What Are You The Best In The World At?

what are you best in the world at

Startups are about choices. Lots of choices. From small to big, short to long, cheap to expensive, these interlinking series of choices shape your journey and ultimately your level of success. But within the thousands of choices you will make along the way, there is one that is bigger than all the rest.

What is your company going to be the best in the world at?

I’m not just talking about what differentiates you in the market. I’m talking about THE one area in which you are going to deliver better than any company on the planet.

Amazon’s choice: to deliver the best customer service in the world. That’s bigger than e-commerce, marketplaces, cloud storage, grocery delivery, reading devices, or the dozens of billion-dollar businesses they have created. They have organized their people, resources, values, and decisions around how to deliver the best customer service, period.
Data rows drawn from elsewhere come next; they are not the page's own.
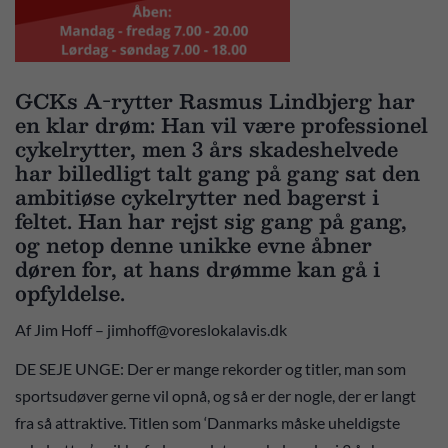
GCKs A-rytter Rasmus Lindbjerg har
en klar drøm: Han vil være professionel
cykelrytter, men 3 års skadeshelvede
har billedligt talt gang på gang sat den
ambitiøse cykelrytter ned bagerst i
feltet. Han har rejst sig gang på gang,
og netop denne unikke evne åbner
døren for, at hans drømme kan gå i
opfyldelse.
Af Jim Hoff – jimhoff@voreslokalavis.dk
DE SEJE UNGE: Der er mange rekorder og titler, man som
sportsudøver gerne vil opnå, og så er der nogle, der er langt
fra så attraktive. Titlen som ‘Danmarks måske uheldigste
At Contour we weren’t the best in the world at anything. We designed thoughtful, easy-to-use products, but they weren’t heads and shoulders above everyone else. We sold through every kind of retailer, but profitably building channels wasn’t our differentiator. We created a solid brand, but not a marketing machine of dominance. We supported our customers, but the experience didn’t leave them ecstatic with joy. We did a lot of things right, but unfortunately nothing world changing.

Instead we lost to a company that created one of the best marketing vehicles anyone has ever seen. A content generating machine that is bigger and more successful than nearly every brand on the planet.

So how do you decide what your company will be the best in the world at?

Understand the Lifecycle
Ideally a magnitude better than what currently exists in the market, most startups begin with a clear advantage in their product. Resulting in early customer traction and outside capital, these startups move from an idea to a company.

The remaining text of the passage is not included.